The two little children sat upon the floor while Experience built a fire in the brick oven and began to prepare dinner.

When this was finished, she drew her chair up beside the open window. "Now, little one," she said to the baby, as she picked her up, "let us sit here in the breeze and watch for mother to come."


[Illustration]

"Let us sit here . . . and watch for mother."

Experience sang softly and rocked to and fro, hoping the baby would go to sleep. But Baby had no thought of going to sleep. She laughed and crowed and tried to catch the pretty shadows as they danced over the window sill.

Suddenly Experience saw a sight which made her heart stand still. Behind a row of currant bushes was an Indian, creeping on his hands and knees toward the house.

Only a moment Experience sat still and stared at the savage, then she quickly bolted the door and closed the windows. There was no time to close the heavy shutters.

What should she do with the children? She looked about for a safe hiding place. On the floor, bottom upward, stood the two great brass kettles which Experience had scoured the day before. She quickly raised one of the kettles and pushed the baby under it, then, before Baby's little brother could think what had happened, down came the other kettle over him.

Then Experience rushed to the oven for a shovel of hot coals. "If that Indian comes in here I'll give him a taste of these hot coals," said she. But suddenly she noticed that the Indian carried a gun.
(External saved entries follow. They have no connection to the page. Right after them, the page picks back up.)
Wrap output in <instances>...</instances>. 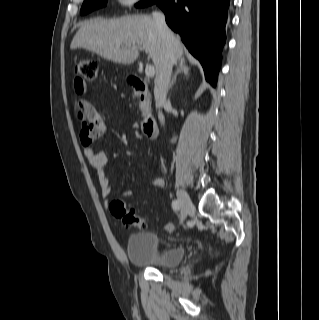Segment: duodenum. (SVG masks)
<instances>
[{
  "label": "duodenum",
  "mask_w": 319,
  "mask_h": 320,
  "mask_svg": "<svg viewBox=\"0 0 319 320\" xmlns=\"http://www.w3.org/2000/svg\"><path fill=\"white\" fill-rule=\"evenodd\" d=\"M130 84L133 89L139 94L142 100H146L148 88L146 83L138 76H130ZM142 129L148 139H155L157 137V125L156 123L148 117L146 114L145 120L142 123Z\"/></svg>",
  "instance_id": "obj_1"
}]
</instances>
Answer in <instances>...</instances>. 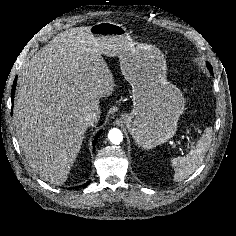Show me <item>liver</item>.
<instances>
[{"instance_id":"obj_1","label":"liver","mask_w":236,"mask_h":236,"mask_svg":"<svg viewBox=\"0 0 236 236\" xmlns=\"http://www.w3.org/2000/svg\"><path fill=\"white\" fill-rule=\"evenodd\" d=\"M90 27L60 32L18 74L13 121L21 150L40 178L63 184L81 149L83 115L100 114L114 78Z\"/></svg>"}]
</instances>
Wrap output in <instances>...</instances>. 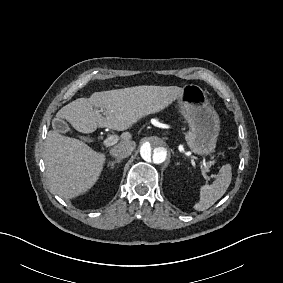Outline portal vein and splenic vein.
Here are the masks:
<instances>
[{
	"mask_svg": "<svg viewBox=\"0 0 283 283\" xmlns=\"http://www.w3.org/2000/svg\"><path fill=\"white\" fill-rule=\"evenodd\" d=\"M117 142V137L116 136H110L106 139L102 140V144L106 147H110L113 146L115 143ZM200 176H202L204 178L205 183H210L211 180L216 179V174H211V176H209V174L205 171V170H200L199 172Z\"/></svg>",
	"mask_w": 283,
	"mask_h": 283,
	"instance_id": "obj_1",
	"label": "portal vein and splenic vein"
}]
</instances>
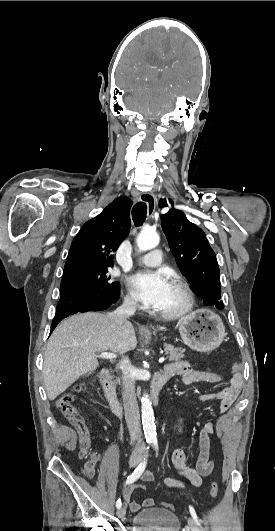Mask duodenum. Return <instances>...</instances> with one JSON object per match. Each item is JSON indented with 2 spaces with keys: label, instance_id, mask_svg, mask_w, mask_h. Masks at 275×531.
<instances>
[{
  "label": "duodenum",
  "instance_id": "obj_1",
  "mask_svg": "<svg viewBox=\"0 0 275 531\" xmlns=\"http://www.w3.org/2000/svg\"><path fill=\"white\" fill-rule=\"evenodd\" d=\"M169 378L170 375L165 371L157 372L152 377L149 399L153 405L158 404L161 397L162 389ZM98 382L103 390V393L111 411L115 414H120L122 411V405L118 399L115 385L112 379V368L104 367L99 372Z\"/></svg>",
  "mask_w": 275,
  "mask_h": 531
}]
</instances>
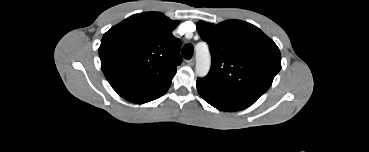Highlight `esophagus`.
I'll return each instance as SVG.
<instances>
[{
	"instance_id": "34e87169",
	"label": "esophagus",
	"mask_w": 369,
	"mask_h": 152,
	"mask_svg": "<svg viewBox=\"0 0 369 152\" xmlns=\"http://www.w3.org/2000/svg\"><path fill=\"white\" fill-rule=\"evenodd\" d=\"M187 64H188L189 66H193V65L195 64V58H192V59L188 60V61H187Z\"/></svg>"
}]
</instances>
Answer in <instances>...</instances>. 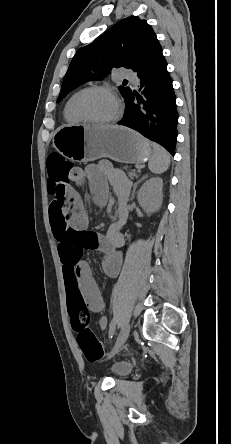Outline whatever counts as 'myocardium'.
<instances>
[{
  "label": "myocardium",
  "instance_id": "f54148a6",
  "mask_svg": "<svg viewBox=\"0 0 231 444\" xmlns=\"http://www.w3.org/2000/svg\"><path fill=\"white\" fill-rule=\"evenodd\" d=\"M93 91H102L105 92L107 94H109L115 101L116 103V113L109 119L106 120H93L91 118H89L82 110V101L85 98V96ZM122 110H123V104L122 101L120 99V97L118 96V94L109 86H105V85H92L89 86L85 89H83L77 96L75 103H74V112L77 115V117L85 122V123H89V124H93V125H109V124H113L115 122L118 121V119L120 118L121 114H122Z\"/></svg>",
  "mask_w": 231,
  "mask_h": 444
}]
</instances>
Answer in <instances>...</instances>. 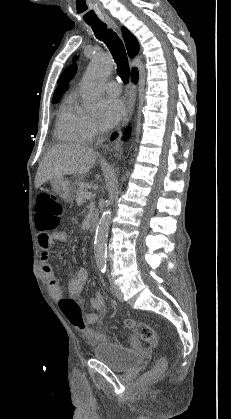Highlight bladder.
Wrapping results in <instances>:
<instances>
[{
  "instance_id": "obj_1",
  "label": "bladder",
  "mask_w": 231,
  "mask_h": 419,
  "mask_svg": "<svg viewBox=\"0 0 231 419\" xmlns=\"http://www.w3.org/2000/svg\"><path fill=\"white\" fill-rule=\"evenodd\" d=\"M93 358L107 364L116 372L128 373L140 367L146 357L120 344L101 341L92 350Z\"/></svg>"
}]
</instances>
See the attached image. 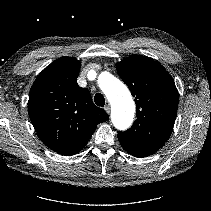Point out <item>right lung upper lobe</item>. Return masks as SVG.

"Oh!" she thought, "he can shoot much farther than I can possibly throw these coals." So she dropped the shovel upon the hearth and fled upstairs for the gun. "Keep still, children," she whispered, as she ran past them.

But the children did not keep still. They did not at all like being crowded under the kettles. They tried to push them over, but the kettles were too heavy. Then they began to yell, partly in terror, and partly in anger. The sound made the kettles ring with a strange, wild noise.
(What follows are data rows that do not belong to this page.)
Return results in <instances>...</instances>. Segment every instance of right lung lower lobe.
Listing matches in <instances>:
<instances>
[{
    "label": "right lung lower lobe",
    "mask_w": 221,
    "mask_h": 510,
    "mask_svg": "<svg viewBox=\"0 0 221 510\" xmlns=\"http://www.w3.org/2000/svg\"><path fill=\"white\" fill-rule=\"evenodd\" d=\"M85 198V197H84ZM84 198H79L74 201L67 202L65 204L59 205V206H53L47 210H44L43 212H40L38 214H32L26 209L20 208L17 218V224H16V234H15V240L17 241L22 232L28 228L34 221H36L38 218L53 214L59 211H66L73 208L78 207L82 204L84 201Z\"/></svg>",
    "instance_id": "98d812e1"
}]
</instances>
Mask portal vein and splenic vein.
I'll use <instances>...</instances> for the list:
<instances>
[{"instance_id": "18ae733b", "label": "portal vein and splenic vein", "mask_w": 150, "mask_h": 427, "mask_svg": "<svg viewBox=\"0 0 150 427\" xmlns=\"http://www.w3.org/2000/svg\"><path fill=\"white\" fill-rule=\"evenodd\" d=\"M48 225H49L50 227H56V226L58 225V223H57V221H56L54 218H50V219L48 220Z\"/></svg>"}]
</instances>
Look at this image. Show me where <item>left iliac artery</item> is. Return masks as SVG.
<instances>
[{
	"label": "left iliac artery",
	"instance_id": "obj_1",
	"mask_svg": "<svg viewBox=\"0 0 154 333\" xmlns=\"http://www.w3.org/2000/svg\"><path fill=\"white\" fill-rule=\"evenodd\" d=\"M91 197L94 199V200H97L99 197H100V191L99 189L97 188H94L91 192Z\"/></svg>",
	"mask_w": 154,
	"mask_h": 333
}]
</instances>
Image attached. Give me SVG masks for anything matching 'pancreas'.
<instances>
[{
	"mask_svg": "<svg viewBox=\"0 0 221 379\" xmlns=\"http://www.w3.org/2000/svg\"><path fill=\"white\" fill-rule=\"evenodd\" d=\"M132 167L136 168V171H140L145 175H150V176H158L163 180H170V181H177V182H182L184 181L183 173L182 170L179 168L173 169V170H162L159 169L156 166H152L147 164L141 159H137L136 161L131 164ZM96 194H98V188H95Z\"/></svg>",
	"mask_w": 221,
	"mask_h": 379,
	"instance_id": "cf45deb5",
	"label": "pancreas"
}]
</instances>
When the Indian appeared at the window, he looked about the room and could see no one, yet where could that dreadful noise come from? He stared at the kettles, wondering what creatures those could be that howled and rumbled so frightfully.

Just then the children began to creep toward the light, moving the kettles, which looked like two great turtles.

"Ugh! Ugh! Me shoot!" grunted the mystified Indian. Boom-oom-oom-m! went the bullet, glancing from kettle to kettle.

The babies were frightened, but not at all hurt, so they howled all the louder and crept faster than ever toward the window.

Now it was the Indian's turn to be frightened. Ugh! Gun no hurt him! Him come!" Then he dropped his gun and fled. He had no wish to fight with two great monsters that could not be hurt with a gun.

Experience saw him as he ran away through the garden, and fired at him, but he was soon out of sight. She could still hear the children crying under the brass kettles, so she knew they were not hurt. Before she could get down stairs, Mr. and Mrs. Minot came home from meeting. There lay the gun before the window, and the children were still under the kettles, howling madly and struggling to be free.

"What is the matter? What has happened?" the parents cried, and Experience told the story of the Indian.

"Perhaps he is still hiding somewhere on the farm," said Mr. Minot, seizing his gun.

He hurried across the garden, looking behind trees and bushes for the Indian. At last he found him, but the Indian could do no harm then. His body lay beside the brook, for the maid's aim had been more true than she thought.